Time Magazine wrote, ". . . Tai Chi is the perfect exercise . . ." While serving as the Tai Chi Expert at DrWeil.com, I learned that best selling author and acclaimed naturopathic physician, Andrew Weil, suggested that poor breathing habits are at the root of many of our health problems. This was exciting news to me, confirming what I'd spent a lifetime learning in my Qigong (Chi Kung) and Tai Chi education. Yet, Dr. Weil's insights helped me describe to people just why Tai Chi is the perfect exercise.

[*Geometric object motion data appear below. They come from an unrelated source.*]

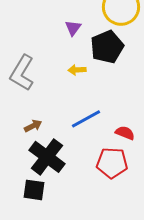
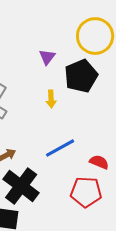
yellow arrow: (77, 70) -> (51, 99), turned -90

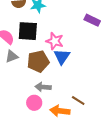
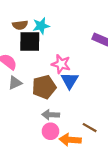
black square: (28, 31) -> (30, 41), moved
pink circle: (34, 103) -> (50, 131), moved

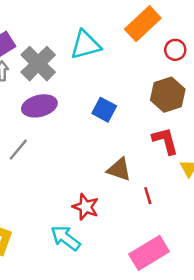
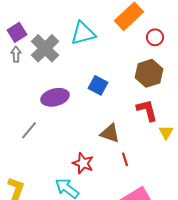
purple ellipse: (39, 106) -> (55, 97), moved
gray line: (18, 150) -> (29, 130), moved
red line: (148, 196) -> (125, 159), moved

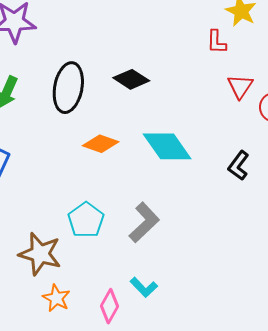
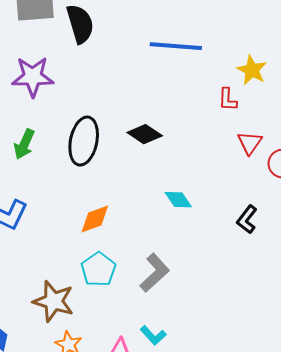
orange diamond: (101, 144) -> (95, 219), moved, turned -40
cyan diamond: (167, 146) -> (178, 200), size x0.6

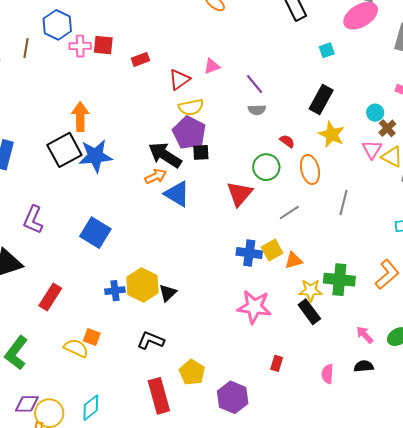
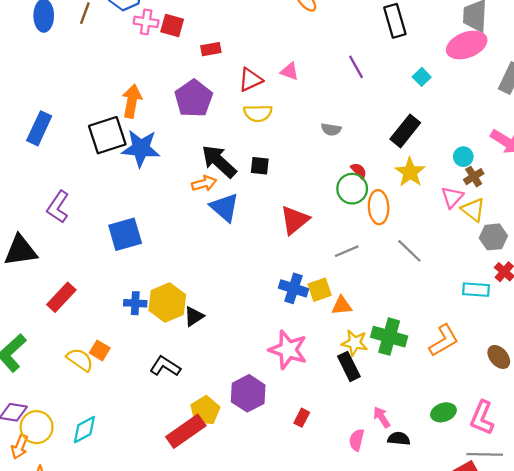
cyan square: (327, 50) -> (422, 77), turned -35
pink triangle: (212, 66) -> (290, 71), turned 30
purple line: (254, 84) -> (356, 67), moved
purple pentagon: (189, 133) -> (194, 98), moved
green circle: (266, 167) -> (352, 189), moved
gray line: (344, 202) -> (409, 251), turned -70
blue square: (95, 233) -> (125, 234), turned 32
pink arrow: (365, 335) -> (382, 417), moved
red rectangle: (159, 396) -> (186, 431), moved, turned 60
purple hexagon: (233, 397) -> (248, 393), moved

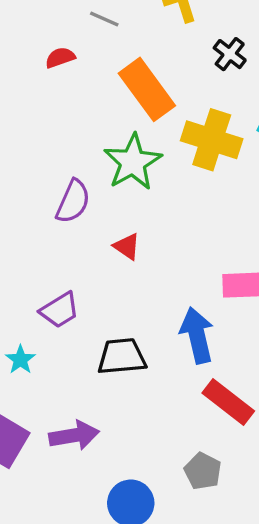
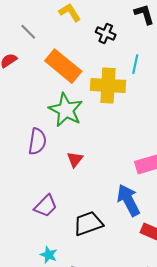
gray line: (104, 19) -> (28, 32), turned 36
red triangle: (127, 246) -> (75, 159), turned 48
cyan star: (20, 360) -> (49, 255), moved

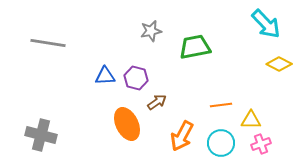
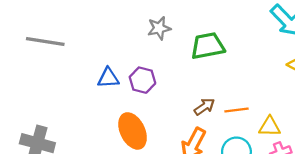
brown arrow: (157, 102) -> (204, 107), moved

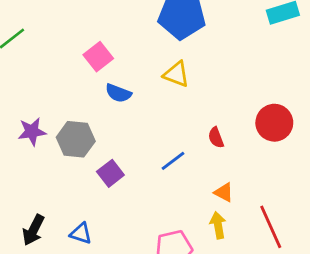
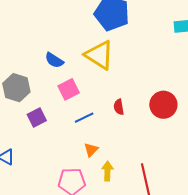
pink square: (98, 57) -> (69, 89), moved
yellow triangle: (176, 74) -> (99, 55), size x1.5
orange triangle: (224, 192) -> (91, 150), moved, turned 35

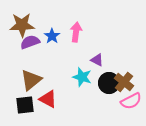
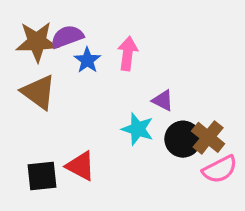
purple semicircle: (30, 42) -> (67, 37), moved
brown triangle: (31, 80) -> (39, 92), moved, turned -45

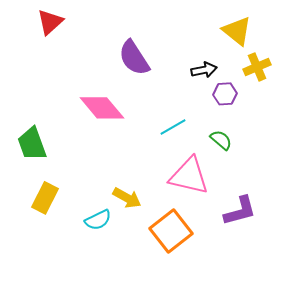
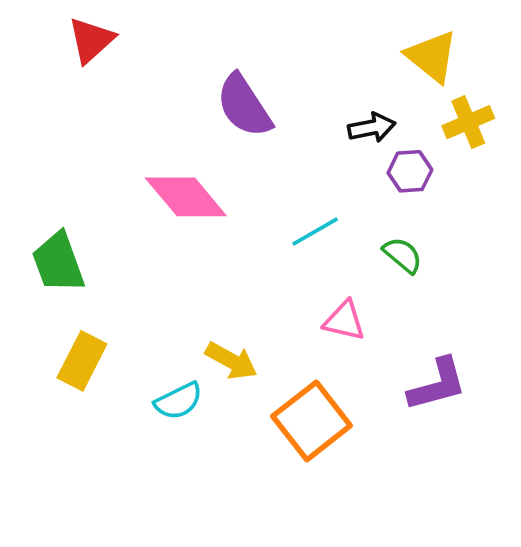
pink triangle: (189, 176) -> (344, 321), size x0.6

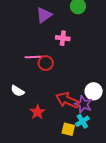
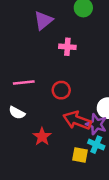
pink line: (34, 57) -> (24, 82), moved
red circle: (46, 63) -> (61, 90), moved
cyan cross: (82, 121) -> (96, 145), turned -32

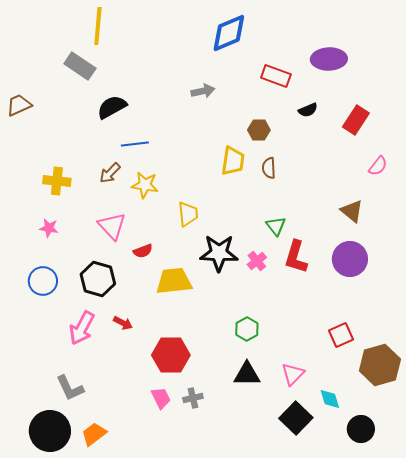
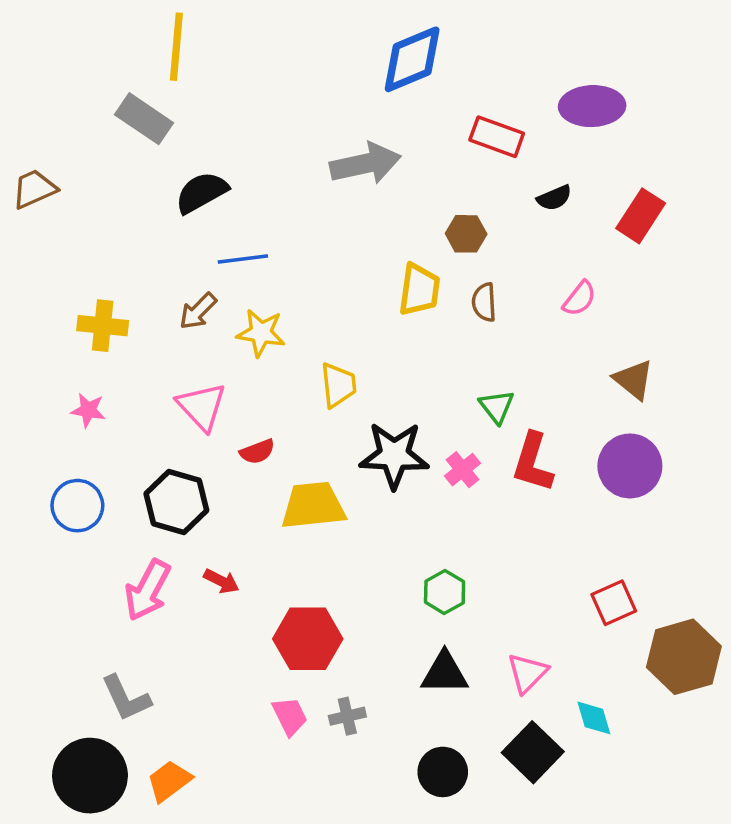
gray arrow: (203, 91) -> (365, 164), size x1.6
pink semicircle: (378, 166) -> (580, 299), moved
black circle: (361, 429) -> (443, 772), moved

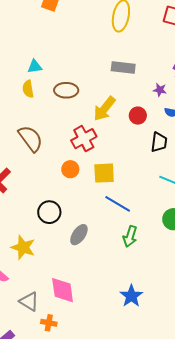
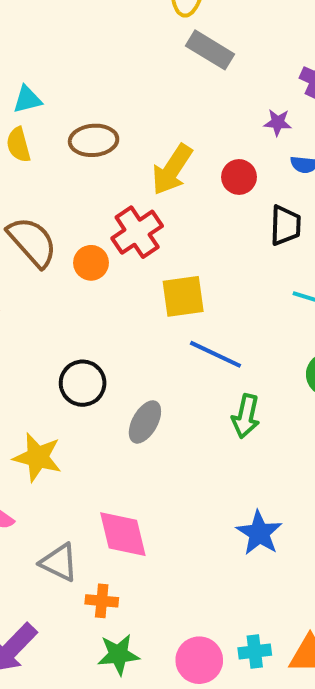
gray rectangle: (123, 68) -> (210, 50), moved, turned 30
orange circle: (70, 169) -> (91, 263), moved

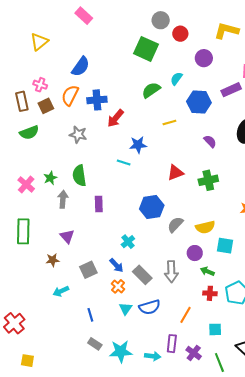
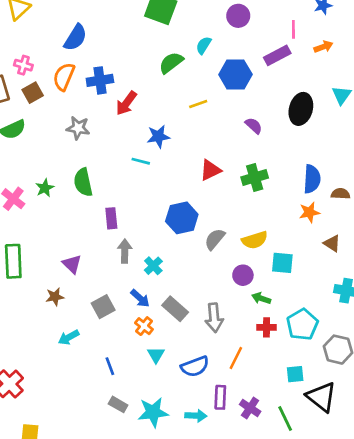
gray arrow: (63, 199) -> (125, 251), moved
gray arrow: (171, 272) -> (214, 318), moved
blue semicircle: (150, 307) -> (195, 366), moved
cyan square: (215, 329) -> (295, 374), moved

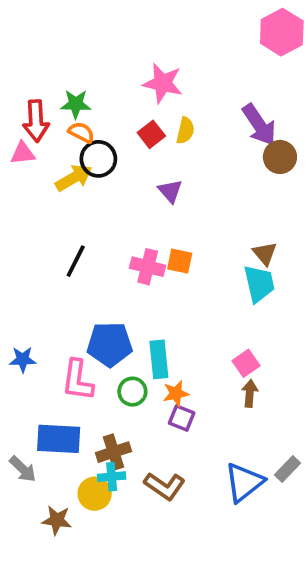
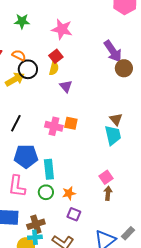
green star: (76, 104) -> (22, 21), moved
yellow semicircle: (185, 131) -> (54, 68), moved
blue pentagon: (110, 344) -> (26, 156), moved
cyan rectangle: (159, 359) -> (49, 169), moved
purple square: (182, 418) -> (74, 214), moved

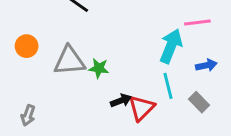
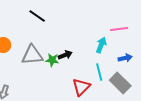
cyan arrow: (171, 46) -> (101, 45), size x0.7
black arrow: (121, 101) -> (65, 55), moved
gray rectangle: (199, 102) -> (120, 83), size x1.5

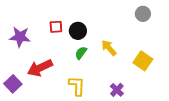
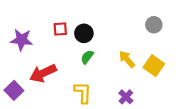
gray circle: (143, 14) -> (154, 25), moved
yellow arrow: (109, 48) -> (127, 59), moved

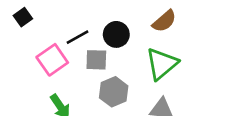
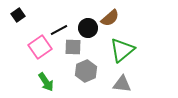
brown semicircle: (164, 21) -> (110, 18), moved

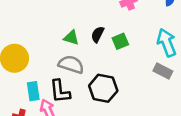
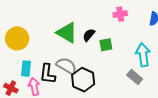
green triangle: (71, 38) -> (67, 33), size x1.6
gray semicircle: (71, 64) -> (66, 66), moved

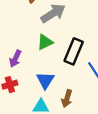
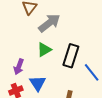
blue triangle: (45, 80) -> (38, 83), moved

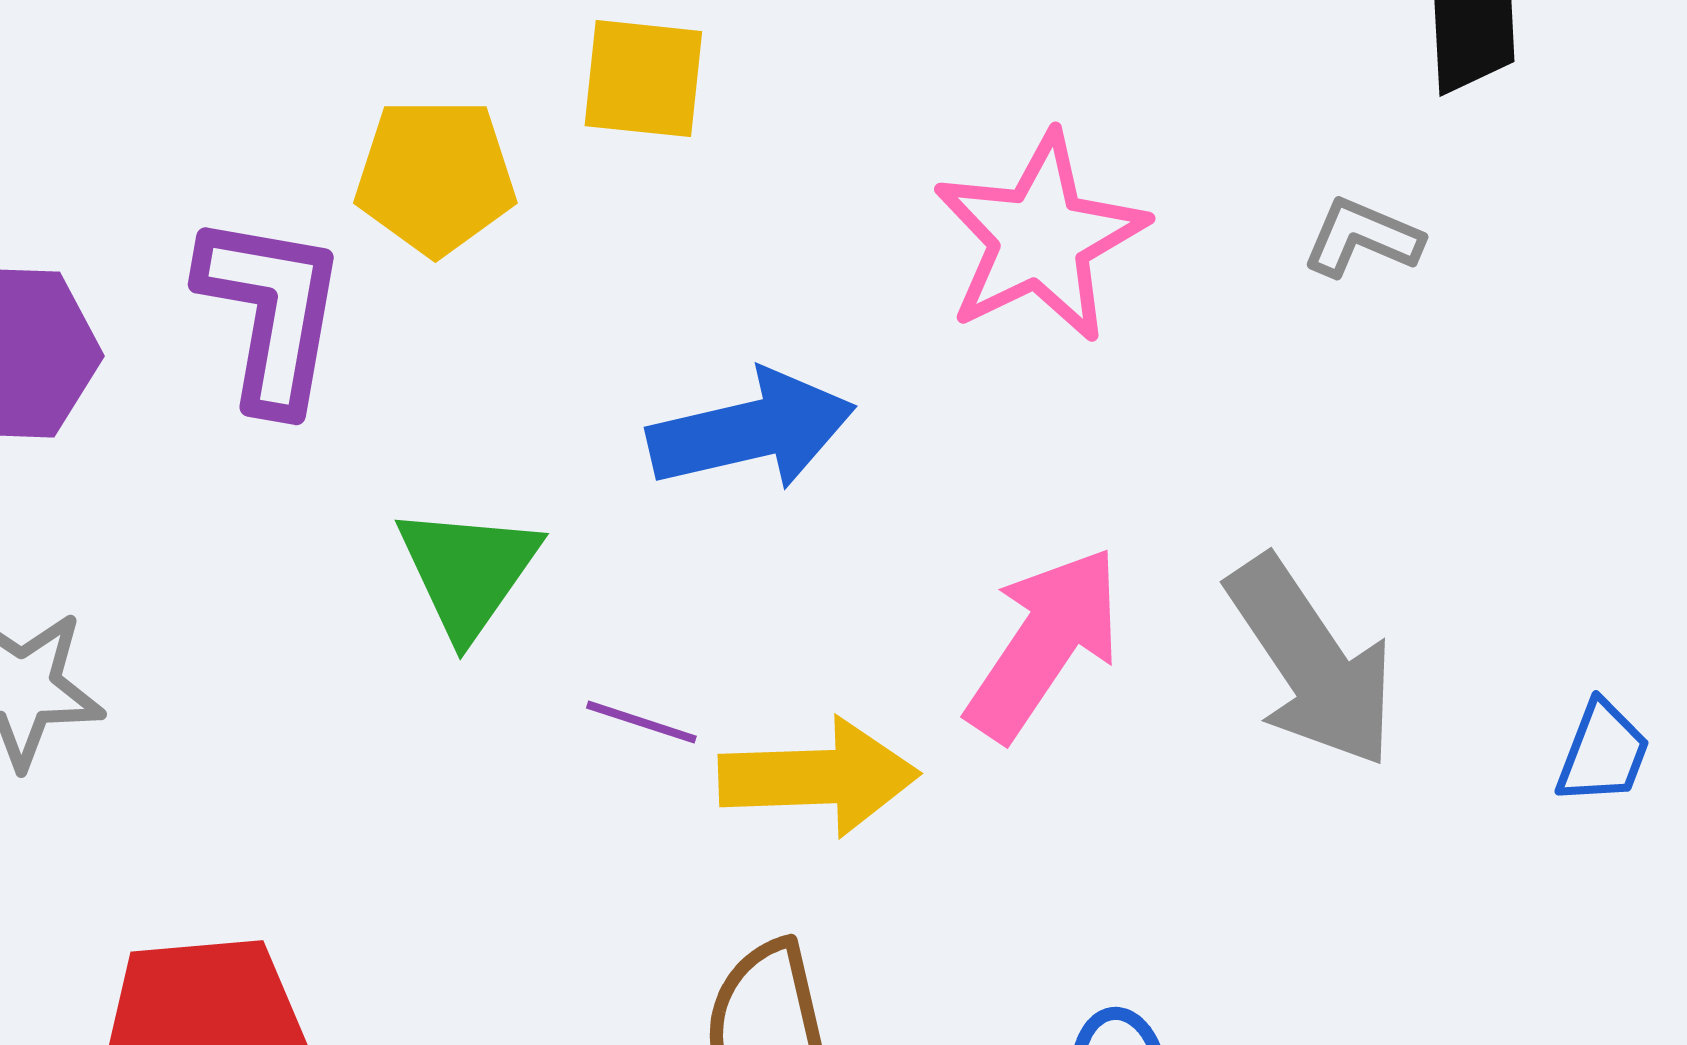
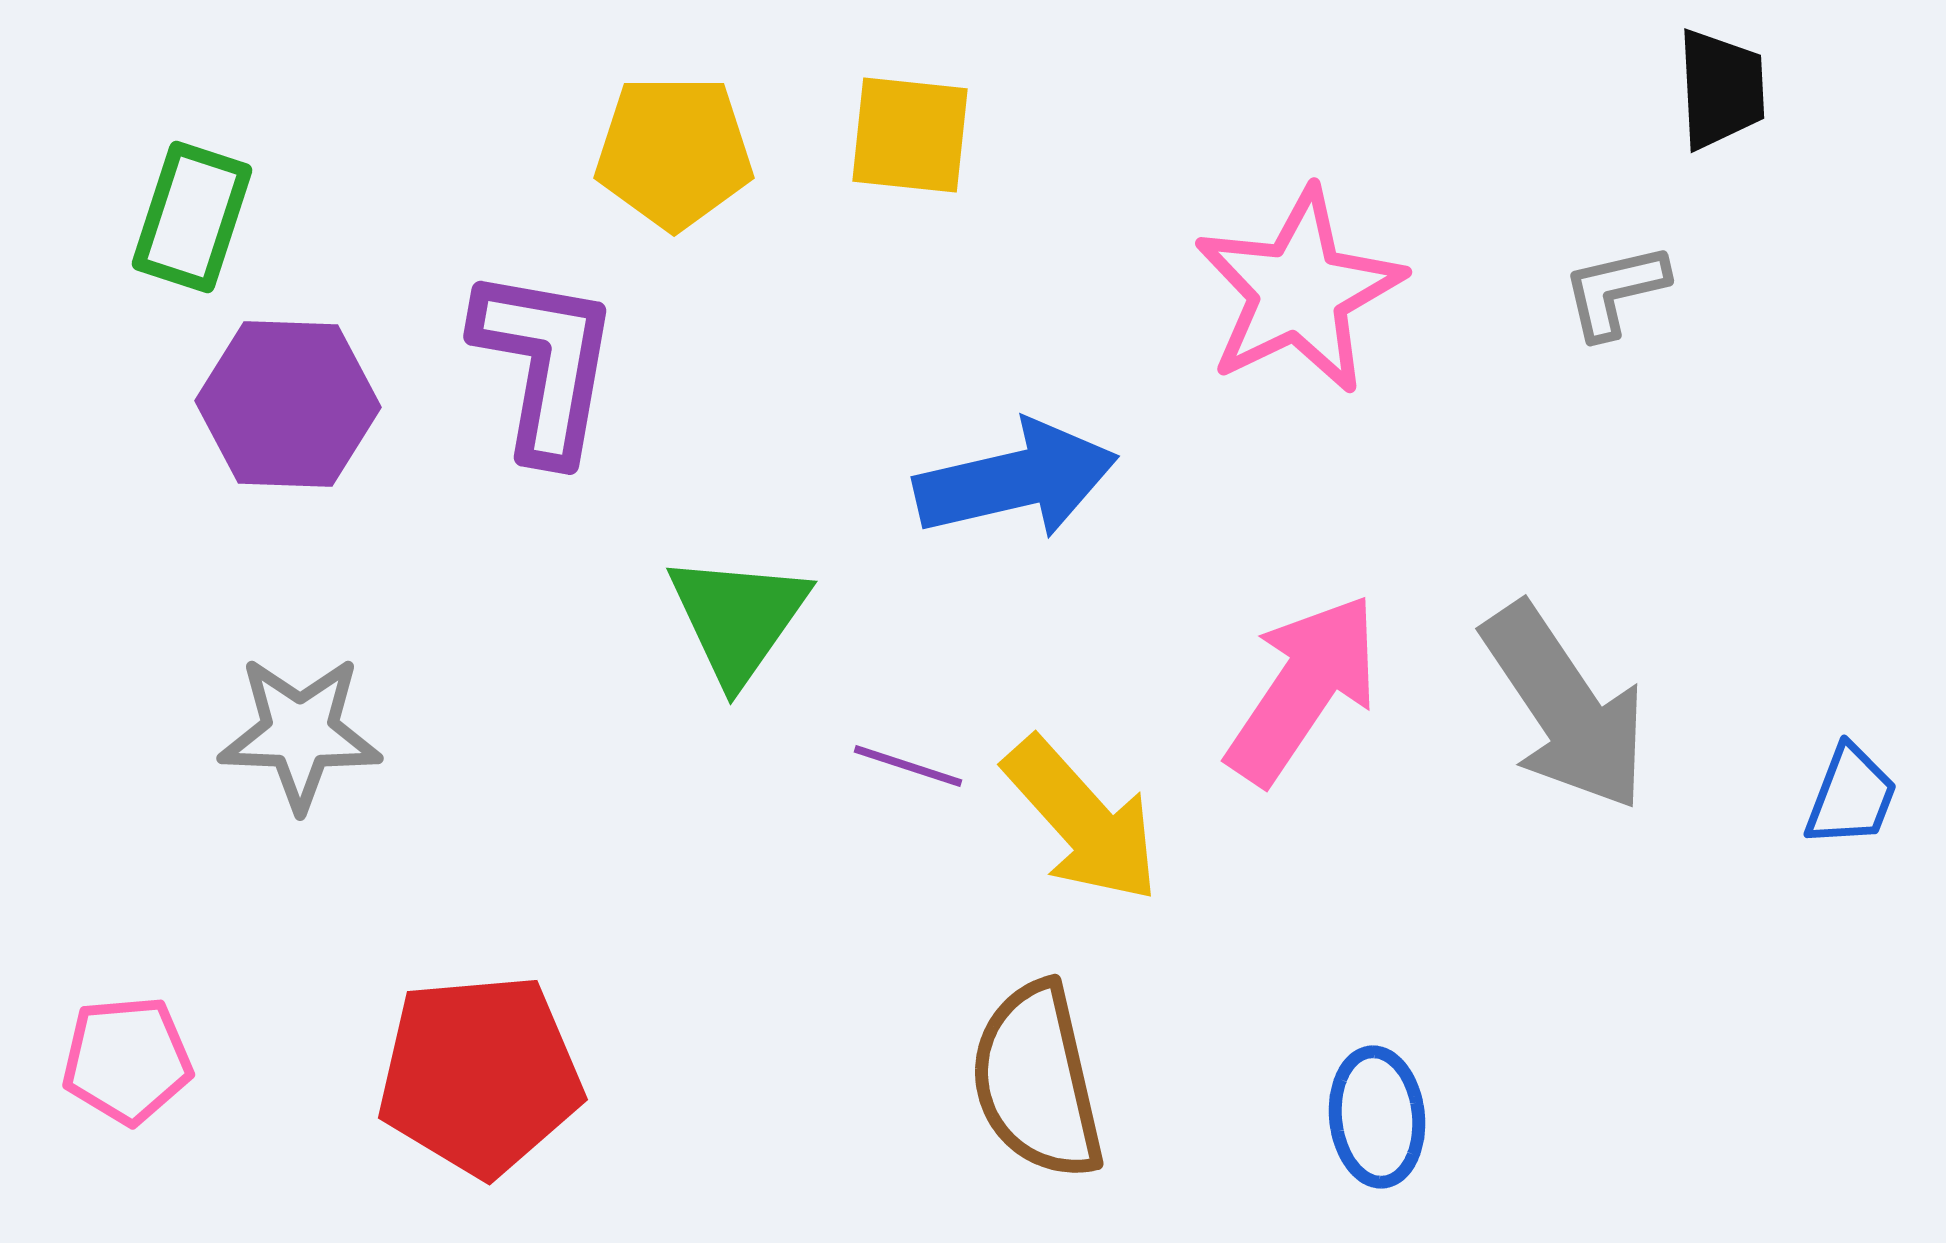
yellow pentagon: (435, 176) -> (674, 152), moved
gray L-shape: (1362, 238) -> (1615, 291), turned -36
yellow arrow: (819, 777) -> (1082, 820), turned 50

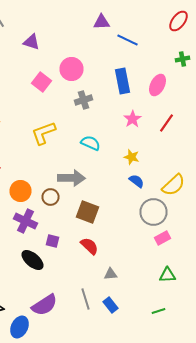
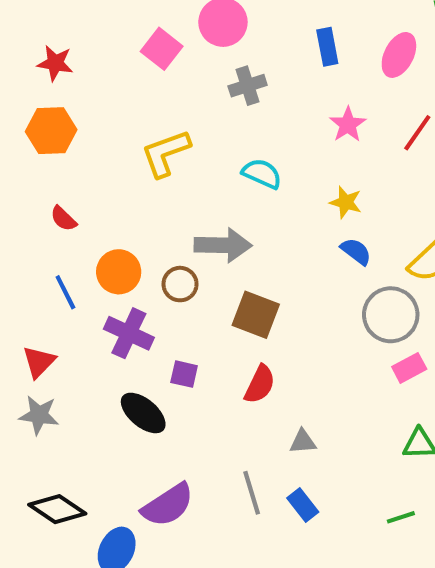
blue rectangle: (122, 81) -> (327, 47), size x0.7
red semicircle: (90, 246) -> (260, 384), turned 72

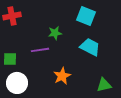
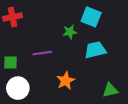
green star: (55, 33) -> (70, 32), moved
cyan trapezoid: (90, 47) -> (95, 50), turned -40

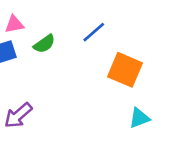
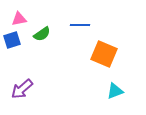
blue line: (94, 32) -> (80, 25), turned 42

Tai Chi originated in China, where it is said that a Taoist monk by the name of Chang San-Feng witnessed a struggle between a crane and a snake. The crane attacked the snake with hard jabs of its beak, while the snake's soft and flowing maneuvers won the battle. The snake's movements were the inspiration for Tai Chi, which is now practiced not only in China, but all over the world.
Studies have shown that Tai Chi can lower high blood pressure, and profoundly boost aspects of the immune system, while improving balance and coordination far better than any other known exercise. Tai Chi can reduce or eliminate chronic pain or limited mobility, while lessening the incidence of anxiety, depression, or overall mood disturbance. Tai Chi is the lowest impact exercise there is, and has even been used by those with arthritis, yet as gentle as it is it burns about 280 calories per hour, and provides roughly the same cardiovascular benefits of moderate impact aerobics.
Sounds too good to be true doesn't it? But, it is true, and this is only scratching the surface of what Tai Chi offers our busy lives. Not only can Tai Chi do all these amazing things, but it is so multi-dimensional that it provides these healing results to all the systems of our mind, body, and spirit in a regimen that only takes less than 30 minutes a day, and can be done in office attire at work in an empty boardroom or stock room. Anywhere where you can have some time alone with a little space to be uninterrupted, making Tai Chi the exercise of the future.
Tai Chi's gentle movements, breathing techniques, and visualization techniques combine to massage the accumulated stress loads out of our 50 trillion cells in our body. The result is to cultivate a newness of being each time we "play" Tai Chi. The Chinese don't speak of "work-outs," but rather "play" Tai Chi. If you can play yourself into a whole new life, a healthy, and happy, and hopeful one . . . why wait?